PROBLEM REQUIREMENTS> Please make an exact transcription of the records, keeping the pictures out of it.

Records from a dataset>
....

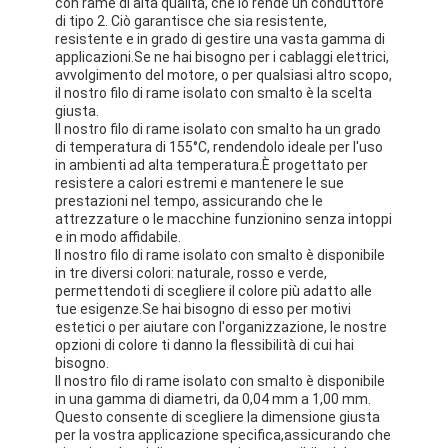
con rame di alta qualità, che lo rende un conduttore
di tipo 2. Ciò garantisce che sia resistente,
resistente e in grado di gestire una vasta gamma di
applicazioni.Se ne hai bisogno per i cablaggi elettrici,
avvolgimento del motore, o per qualsiasi altro scopo,
il nostro filo di rame isolato con smalto è la scelta
giusta.
Il nostro filo di rame isolato con smalto ha un grado
di temperatura di 155°C, rendendolo ideale per l'uso
in ambienti ad alta temperatura.È progettato per
resistere a calori estremi e mantenere le sue
prestazioni nel tempo, assicurando che le
attrezzature o le macchine funzionino senza intoppi
e in modo affidabile.
Il nostro filo di rame isolato con smalto è disponibile
in tre diversi colori: naturale, rosso e verde,
permettendoti di scegliere il colore più adatto alle
tue esigenze.Se hai bisogno di esso per motivi
estetici o per aiutare con l'organizzazione, le nostre
opzioni di colore ti danno la flessibilità di cui hai
bisogno.
Il nostro filo di rame isolato con smalto è disponibile
in una gamma di diametri, da 0,04 mm a 1,00 mm.
Questo consente di scegliere la dimensione giusta
per la vostra applicazione specifica,assicurando che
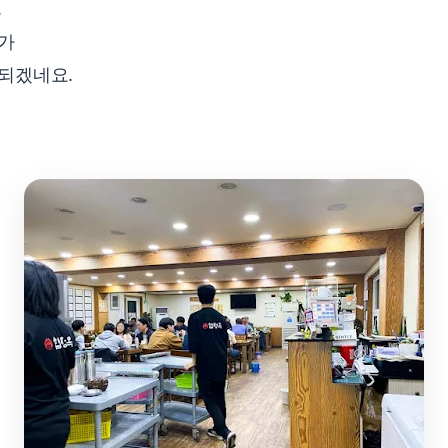
.
다가
되겠네요.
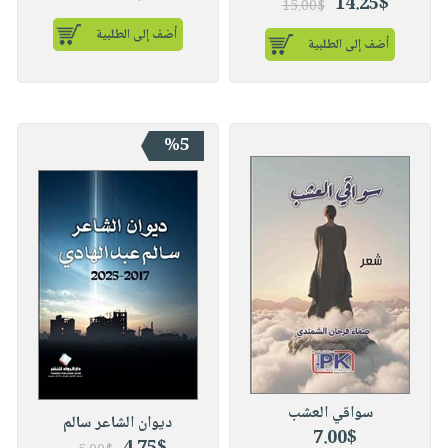
14.25$
15.00$
أضف إلى الطلبية
أضف إلى الطلبية
%5
سواقي العشب
ديوان الشاعر سالم
7.00$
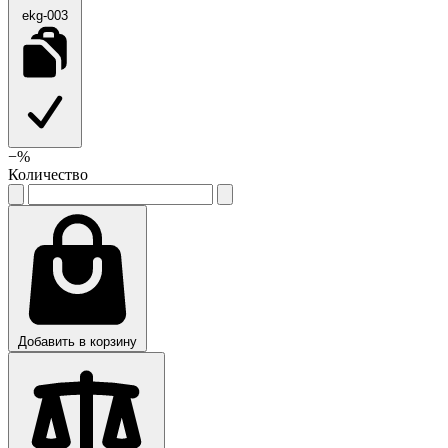
ekg-003
−
%
Количество
Добавить в корзину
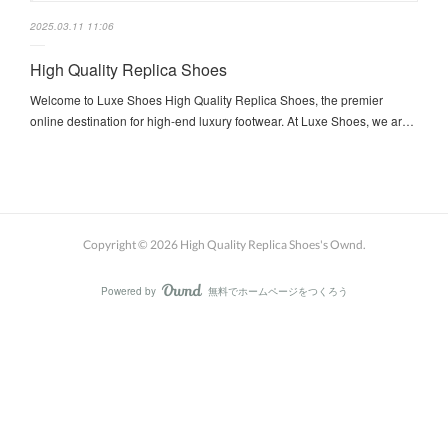
2025.03.11 11:06
High Quality Replica Shoes
Welcome to Luxe Shoes High Quality Replica Shoes, the premier
online destination for high-end luxury footwear. At Luxe Shoes, we ar…
Copyright ©
2026
High Quality Replica Shoes's Ownd
.
Powered by
無料でホームページをつくろう
AmebaOwnd
フォロー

....

YOUR RESPONSE>
con rame di alta qualità, che lo rende un conduttore
di tipo 2. Ciò garantisce che sia resistente,
resistente e in grado di gestire una vasta gamma di
applicazioni.Se ne hai bisogno per i cablaggi elettrici,
avvolgimento del motore, o per qualsiasi altro scopo,
il nostro filo di rame isolato con smalto è la scelta
giusta.
Il nostro filo di rame isolato con smalto ha un grado
di temperatura di 155°C, rendendolo ideale per l'uso
in ambienti ad alta temperatura.È progettato per
resistere a calori estremi e mantenere le sue
prestazioni nel tempo, assicurando che le
attrezzature o le macchine funzionino senza intoppi
e in modo affidabile.
Il nostro filo di rame isolato con smalto è disponibile
in tre diversi colori: naturale, rosso e verde,
permettendoti di scegliere il colore più adatto alle
tue esigenze.Se hai bisogno di esso per motivi
estetici o per aiutare con l'organizzazione, le nostre
opzioni di colore ti danno la flessibilità di cui hai
bisogno.
Il nostro filo di rame isolato con smalto è disponibile
in una gamma di diametri, da 0,04 mm a 1,00 mm.
Questo consente di scegliere la dimensione giusta
per la vostra applicazione specifica,assicurando che
.
다가
되겠네요.
14.25$
15.00$
أضف إلى الطلبية
أضف إلى الطلبية
%5
سواقي العشب
ديوان الشاعر سالم
7.00$
ekg-003
−
%
Количество
Добавить в корзину
2025.03.11 11:06
High Quality Replica Shoes
Welcome to Luxe Shoes High Quality Replica Shoes, the premier
online destination for high-end luxury footwear. At Luxe Shoes, we ar…
Copyright ©
2026
High Quality Replica Shoes's Ownd
.
Powered by
無料でホームページをつくろう
AmebaOwnd
フォロー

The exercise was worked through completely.